Na Solução de Consulta Cosit 197/25, a Receita Federal do Brasil concluiu que somente aquisições de insumos sujeitas à isenção autorizariam a apropriação de créditos na hipótese de ocorrer apuração de PIS/Cofins na venda do produto proveniente do emprego desses insumos.
Essa interpretação restritiva do Fisco vem sendo questionada diante de recentes julgados do STJ, que reconhecem o direito ao crédito em hipóteses envolvendo outras formas de desoneração, desde que o produto resultante seja posteriormente tributado.
O STJ e o crédito sobre insumos desonerados
Diferentemente da sistemática não cumulativa do ICMS e do IPI, o crédito de PIS e Cofins não corresponde ao tributo recolhido na operação anterior. O crédito é calculado sobre o valor da aquisição, o que torna a ausência de recolhimento na etapa anterior insuficiente, por si só, para impedir o creditamento.
Esse foi um dos fundamentos adotados pelo STJ no AgInt no REsp 2.134.586/RS. Nesse caso, julgado em agosto de 2025, a segunda turma do STJ reconheceu o direito ao crédito de PIS e Cofins na aquisição de nafta petroquímica sujeita à alíquota zero, quando utilizada na fabricação de produto posteriormente tributado. O Tribunal considerou que, embora isenção e alíquota zero sejam institutos distintos, ambas produzem o mesmo efeito econômico e fiscal na aquisição do insumo, qual seja, a desoneração da operação.
No REsp 2.165.276/RS, julgado em maio de 2026, a segunda turma avançou na discussão ao analisar situação envolvendo a aquisição de insumos com suspensão de PIS e Cofins para utilização na produção de bens posteriormente tributados.

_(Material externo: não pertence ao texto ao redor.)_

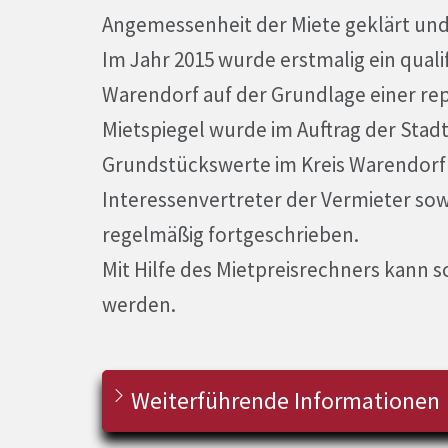
Angemessenheit der Miete geklärt und
Im Jahr 2015 wurde erstmalig ein qualif
Warendorf auf der Grundlage einer rep
Mietspiegel wurde im Auftrag der Sta
Grundstückswerte im Kreis Warendorf 
Interessenvertreter der Vermieter sowi
regelmäßig fortgeschrieben.
Mit Hilfe des Mietpreisrechners kann s
werden.
Weiterführende Informationen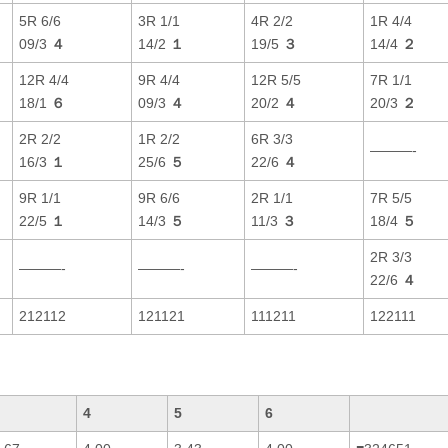
5R 6/6
3R 1/1
4R 2/2
1R 4/4
09/3
４
14/2
１
19/5
３
14/4
２
12R 4/4
9R 4/4
12R 5/5
7R 1/1
18/1
６
09/3
４
20/2
４
20/3
２
2R 2/2
1R 2/2
6R 3/3
———-
16/3
１
25/6
５
22/6
４
9R 1/1
9R 6/6
2R 1/1
7R 5/5
22/5
１
14/3
５
11/3
３
18/4
５
2R 3/3
———-
———-
———-
22/6
４
212112
121121
111211
122111
4
5
6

No caso, a suspensão incidia sobre a aquisição de soja destinada à produção de biodiesel e estava prevista no art. 29 da lei 12.865/13. O STJ destacou que a suspensão não estava sujeita a qualquer condição temporal ou material. Por essa razão, embora denominada suspensão pelo legislador, a desoneração produziria os mesmos efeitos de uma isenção.

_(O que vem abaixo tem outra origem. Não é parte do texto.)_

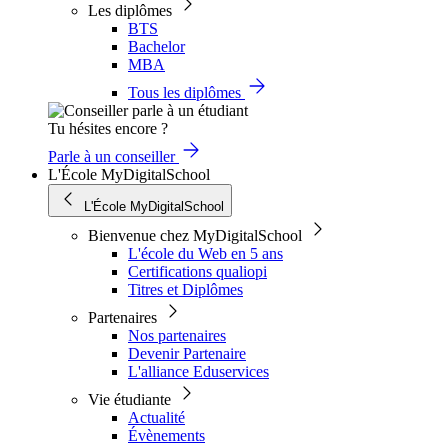
Les diplômes
BTS
Bachelor
MBA
Tous les diplômes
Tu hésites encore ?
Parle à un conseiller
L'École MyDigitalSchool
L'École MyDigitalSchool
Bienvenue chez MyDigitalSchool
L'école du Web en 5 ans
Certifications qualiopi
Titres et Diplômes
Partenaires
Nos partenaires
Devenir Partenaire
L'alliance Eduservices
Vie étudiante
Actualité
Évènements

O Tribunal reconheceu, assim, a equivalência prática entre a suspensão analisada no caso e a isenção, admitindo o creditamento sobre o valor de aquisição da soja quando a posterior venda do biodiesel fosse tributada.
Entendimento doutrinário
Humberto Ávila1 sustenta que isenção e alíquota zero, embora apresentem diferenças quanto à estrutura da regra tributária, devem ser analisadas também de acordo com os efeitos que produzem no regime não cumulativo.
Segundo o autor, sob a perspectiva da obrigação tributária, as duas figuras são logicamente equivalentes, pois em ambas não surge obrigação de pagar o tributo. A distinção entre os institutos não justifica, portanto, consequências diferentes para fins de creditamento.

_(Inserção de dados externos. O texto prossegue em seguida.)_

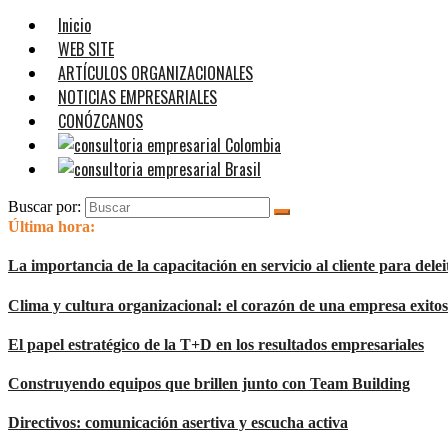
Inicio
WEB SITE
ARTÍCULOS ORGANIZACIONALES
NOTICIAS EMPRESARIALES
CONÓZCANOS
Buscar por:
Última hora:
La importancia de la capacitación en servicio al cliente para deleit
Clima y cultura organizacional: el corazón de una empresa exito
El papel estratégico de la T+D en los resultados empresariales
Construyendo equipos que brillen junto con Team Building
Directivos: comunicación asertiva y escucha activa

Logo, se a aquisição estiver sujeita à alíquota zero e, portanto, produzir o mesmo efeito de desoneração, não há fundamento para afastar o crédito apenas em razão da denominação adotada pelo legislador.
Impactos para os contribuintes
Empresas que adquiram insumos sujeitos à alíquota zero ou suspensão e os utilizem na produção de bens posteriormente tributados devem avaliar as características específicas de suas operações e a possibilidade de aproveitamento dos respectivos créditos, ressaltando-se que a controvérsia ainda tende a ser definida pela primeira seção do STJ.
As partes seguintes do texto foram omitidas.